The little town of Adaminaby in Australia's Snowy Mountains was drowned in 1958 to create a massive artificial lake. Buildings were moved to higher ground, where a new settlement sprang up, and what was left disappeared into a watery grave.
Half a century later, the ruins of the abandoned township have emerged, as a result of the prolonged drought crippling much of Australia. Lake Eucumbene has dropped by 36 metres, revealing remnants of the life that Adaminaby residents left behind, petrified in a mud-encrusted time capsule.
The receding waters have exposed rusting machinery, broken bedsteads, old bottles, tyres, smashed crockery, and even the odd shoe. Brickwork, the stone foundations and doorsteps of dismantled houses can be seen. The Catholic church's staircase and two gateposts have reappeared.
Greg Russell, 82, grew up nearby. Two of his children were baptised in the church. In his youth he went to dances in town on Saturday nights. Wandering among the ruins, dotted with the blackened skeletons of trees, has been an eerie experience.
"It makes me feel nostalgic for a place that doesn't exist any more," said Mr Russell, whose family has farmed sheep and cattle in the area for four generations. "Me and my wife virtually grew up there. To see it like that, it makes us feel sad."
Adaminaby, lying in a valley in southern New South Wales, was flooded as part of the Snowy Mountains hydro-electric scheme, one of the world's biggest civil engineering projects, which employed thousands of post-war European migrants. It took 25 years to complete, and occupies an important place in Australian social history.
About 100 buildings in Adaminaby were moved, and the rest were knocked down. Another township, Jindabyne, was drowned to create a lake, but the buildings were left standing.

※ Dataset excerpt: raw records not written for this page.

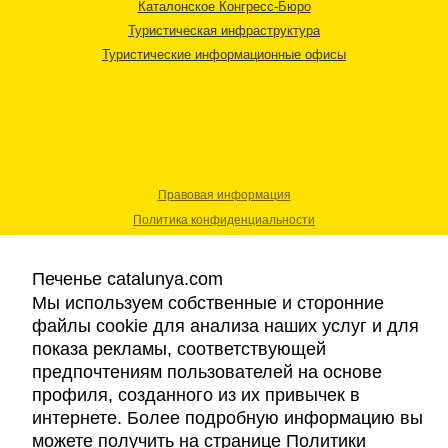
Каталонское Конгресс-Бюро
Туристическая инфраструктура
Туристические информационные офисы
Правовая информация
Политика конфиденциальности
Cookies
Доступность
Печенье catalunya.com
Мы используем собственные и сторонние
файлы cookie для анализа наших услуг и для
Авторские права © 2026. Каталонский Туристический Совет. Все права
показа рекламы, соответствующей
защищены.
предпочтениям пользователей на основе
профиля, созданного из их привычек в
интернете. Более подробную информацию вы
можете получить на странице Политики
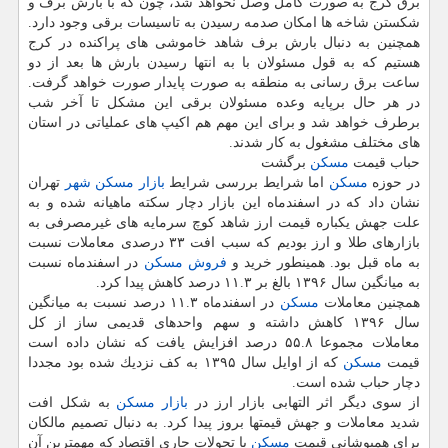
برق كرج به صورت كامل وصل نخواهد شد، چون كه با بارش برف و
شكستن شاخه ها امكان صدمه رسیدن به تاسیسات برقی وجود دارد.
همچنین به دنبال بارش برف شاهد خاموشی های پراكنده در كرج
هستیم كه به قول مسئولان با به انتها رسیدن بارش ها بعد از دو
ساعت برق رسانی به منطقه به صورت پایدار صورت خواهد گرفت.
در هر حال برپایه وعده مسئولان برقی این مشكل تا آخر شب
برطرف خواهد شد و برای این مهم هم اكیپ های عملیاتی در استان
های مختلف مشغول به كار شدند.
حباب قیمت
مسكن
برگشت
در حوزه
مسكن
اما شرایط بررسی شرایط
بازار مسكن
شهر
تهران
نشان داد كه در اسفندماه این بازار دچار سكته ماهیانه شده و به
علت جهش یكباره قیمت ارز شاهد كوچ سرمایه های غیرمصرفی به
بازارهای طلا و ارز بودیم كه سبب افت ۳۳ درصدی معاملات نسبت
به ماه قبل بود. همینطور خرید و
فروش
مسكن
در اسفندماه نسبت
به میانگین سال ۱۳۹۶ بالغ بر ۱۱.۳ درصد كاهش پیدا كرد.
همچنین معاملات
مسكن
در اسفندماه ۱۱.۳ درصد نسبت به میانگین
سال ۱۳۹۶ كاهش داشته و سهم واحدهای قدیمی ساز از كل
معاملات مجموعا ۵۵.۸ درصد افزایش یافت كه نشان داده است
قیمت
مسكن
كه از اوایل سال ۱۳۹۵ به كف نزدیك شده بود مجددا
دچار حباب شده است.
از سوی دیگر اثر التهابی بازار ارز در
بازار مسكن
به شكل افت
شدید معاملات و جهش قیمتها بروز پیدا كرد. به دنبال تصمیم مالكان
برای همپوشانی قیمت
مسكن
با تحولات جاری اقتصاد كه مهمترین آن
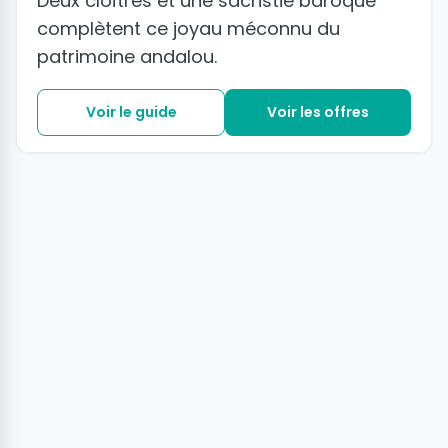
Deux cloîtres et une sacristie baroque
complètent ce joyau méconnu du
patrimoine andalou.
Voir le guide
Voir les offres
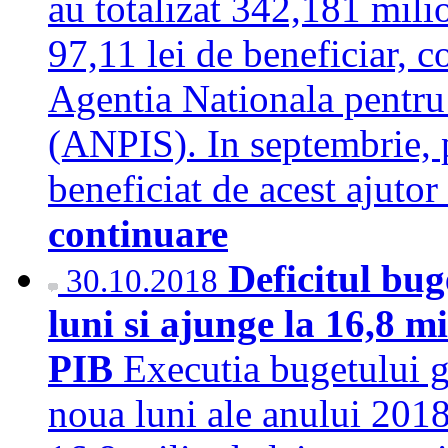
au totalizat 342,181 mili
97,11 lei de beneficiar, c
Agentia Nationala pentru 
(ANPIS). In septembrie, 
beneficiat de acest ajutor
continuare
Deficitul bug
30.10.2018
luni si ajunge la 16,8 m
PIB
Executia bugetului g
noua luni ale anului 2018 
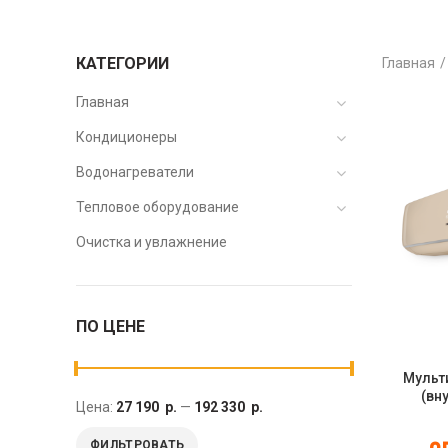
КАТЕГОРИИ
Главная
Главная
Кондиционеры
Водонагреватели
Тепловое оборудование
Очистка и увлажнение
ПО ЦЕНЕ
Мульт
(вн
Цена:
27 190 р.
—
192 330 р.
настенн
AMS-0
ФИЛЬТРОВАТЬ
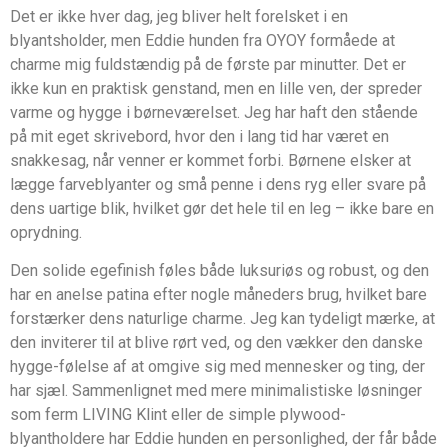
Det er ikke hver dag, jeg bliver helt forelsket i en
blyantsholder, men Eddie hunden fra OYOY formåede at
charme mig fuldstændig på de første par minutter. Det er
ikke kun en praktisk genstand, men en lille ven, der spreder
varme og hygge i børneværelset. Jeg har haft den stående
på mit eget skrivebord, hvor den i lang tid har været en
snakkesag, når venner er kommet forbi. Børnene elsker at
lægge farveblyanter og små penne i dens ryg eller svare på
dens uartige blik, hvilket gør det hele til en leg – ikke bare en
oprydning.
Den solide egefinish føles både luksuriøs og robust, og den
har en anelse patina efter nogle måneders brug, hvilket bare
forstærker dens naturlige charme. Jeg kan tydeligt mærke, at
den inviterer til at blive rørt ved, og den vækker den danske
hygge-følelse af at omgive sig med mennesker og ting, der
har sjæl. Sammenlignet med mere minimalistiske løsninger
som ferm LIVING Klint eller de simple plywood-
blyantholdere har Eddie hunden en personlighed, der får både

Lake Eucumbene, behind the largest earthen dam in the southern hemisphere, can hold eight times the volume of Sydney Harbour, attracting sailors and trout fishermen. But with Australia in almost permanent drought for five years, it has shrunk to 22 per cent of its capacity. The ruins of Adaminaby have appeared gradually, and are now visible in their entirety.
In the middle of a desert-like landscape lies a marooned yacht. Since the township was exposed, so many scavengers have been drawn there that local authorities have employed security guards.
Leigh Stewart, 76, grew up in Adaminaby. In the 1950s they demolished his house and salvaged the bricks. "It's been interesting to walk round, but there's no sorrow. The saddest thing about the level of the lake is the drought. We need rain."